JDU thread, April 5, 2013: If every aspiring lawyer was JeffM would they all be making $115K???
Today on MSNBC, a guest commentator invited to discuss the lackluster economic recovery and the high unemployment rate for people under 30 actually mentioned the huge surplus of liberal arts majors and especially those young people who become lawyers. In the same breath, he said he was paying for his son to go to law school, as he is rich. While he spouted BS about how STEM and medical fields still provide healthy job opportunities for young people just out of school—yeah, right, they are facing similar hierarchical education scams and huge debt—he discussed the lawyer glut as if it was common knowledge.
I saw this as a huge victory, showing that the message is spreading. Then, I saw an example of a person in our own profession who refuse to understand basic reality.
In this post, I use a recent message board discussion as a great example—one that some of our readers may be familiar with—where younger lawyers cited facts to try and get a poster named JeffM to see the light. For those not familiar with this commenter, JeffM frequently advertises a free feel-good “book,” which uses the vague language of a doctor’s office pamphlet or a college communications textbook, about how a good attitude will make you money regardless of supply or demand. Think positive, and you will succeed!

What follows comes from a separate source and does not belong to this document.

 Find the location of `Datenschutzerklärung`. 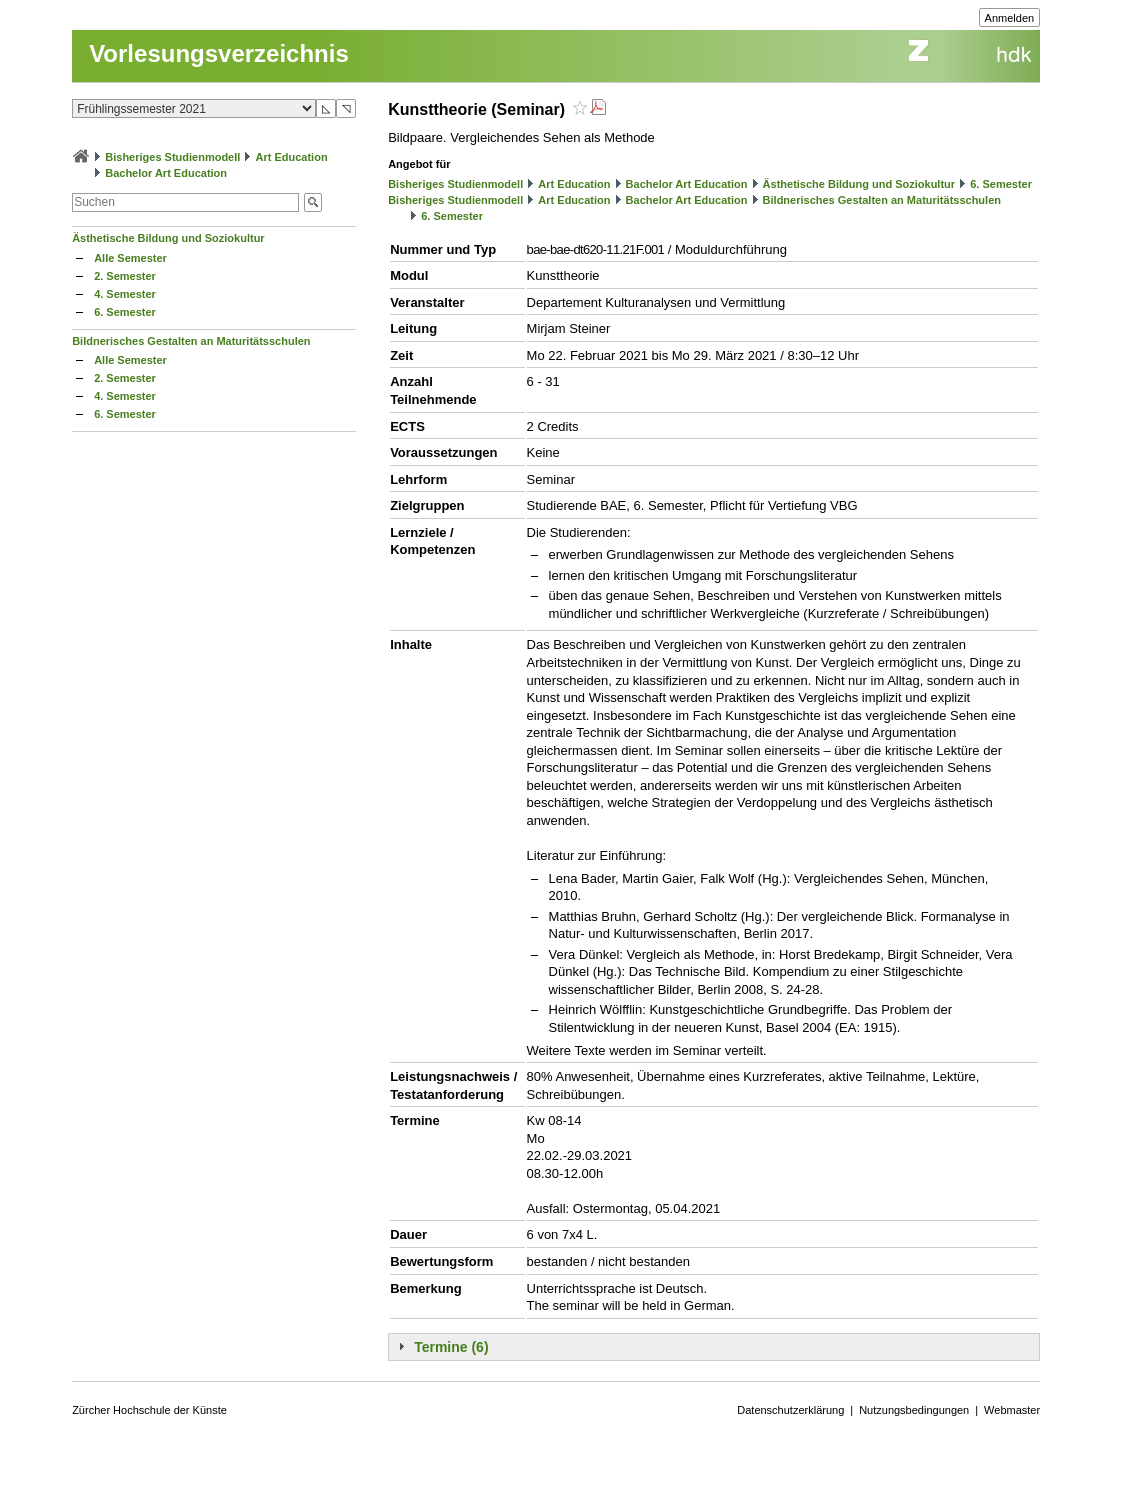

The younger posters could not get him to support his conclusion that lemmings were adequately warned five to eight years ago about the law school scam even though the schools were bragging about 95% employment rates, and he could not cite a single article, blog, or post from this period that revealed the fraud of the law schools. He criticized scambloggers as “losers,” because apparently all of us involved in these projects must be lazy bums, but he also claimed that scambloggers and scamblogger-types have provided fair warning about the low success rate of attorneys for at least 20 years (so it was unclear if we provide a valuable service or if we are horrible communist bums). He claimed that the $115,000 mean attorney salary shows that no supply and demand problem exists, but he failed to explain how it is not a problem that at least half of J.D. graduates, the ones who fall out of the profession and pay lifelong debt for a degree that they never use, fail to find jobs or clients. He could not explain why this does not constitute a supply/demand problem. The $115,000 salary statistic only includes practicing lawyers, including lots of the golden era boomer partners with abnormal incomes, and it does not factor in a huge percentage of past and recent J.D. graduates.
Just out of curiosity about the boomer Go-Get-‘Em attitude, I looked at his pamphlet for advice pertaining to my practice area, solo criminal law, and the only advice was to visit tittie bars and slide my cards between breasts, as many dancers have drinking, drug, and prostitution problems (and no money). I do not see how hundreds of dollars a pop for a New York City tittie club would garner me much money, especially when many dancers would qualify for Legal Aid. Besides, I am guessing, just a hunch, that my husband would prefer accompanying me to a few Go-Go-Boy clubs in Chelsea and the Village, but still, I doubt that I would make much money by slipping my business cards between a poverty-stricken dancing boy’s g-string and shaved balls, as most of these kids make barely enough money for groceries and sometimes rent.
JeffM represents a common problem with Generation Boomer, the idea that they had some struggles in the past, and therefore they have good advice for the present. Many posters here have touched on this disconnect between anecdotal experiences and current reality. Also, I will point out, per usual, that Generation Boomer did not deal with the current extreme glut and crushing debt. They can survive now because they had decades to enter safer jobs and to build their careers when the lawyer marketplace was much friendlier.
I use JeffM as an example for another reason: he provided on the message board a real time point-by-point record of the arguments of boomers and law school schills. Every time the handful of people, engaging in this hopeless exchange, confronted him with facts, he slipped into a different topic or used his fluffy refrain about how people can will themselves into success! If there is not enough legal demand, create the demand (I guess by framing people for crimes and hiring hitmen to set up personal injury lawsuits).
We are still in the midst of the messaging war. The message about oversupply is gaining ground. Unfortunately, the religious fervor of the free market zealots and the make-your-own-destiny crowd try to misdirect young people away from the harsh reality that most Americans do not have enough money to live month-to-month, let alone pay thousands of dollars for an attorney for any legal problem, no matter the seriousness. The few people who do have the money will spread their business between the hundreds of firms and thousands of solos in urban areas. The non-urban areas are just deserts.
No matter your will power, supply and demand matters. So does the economy. If people can’t pay for most services, and if the government is not hiring for indigent services, that leaves the representation of businesses. There are far more lawyers than legal matters, and so most lawyers will lose the jobs and clients lotteries. Sure, some of those people with positive attitudes and excellent work ethics will make it, but the majority of people with positive attitudes and excellent work ethics will lose everything.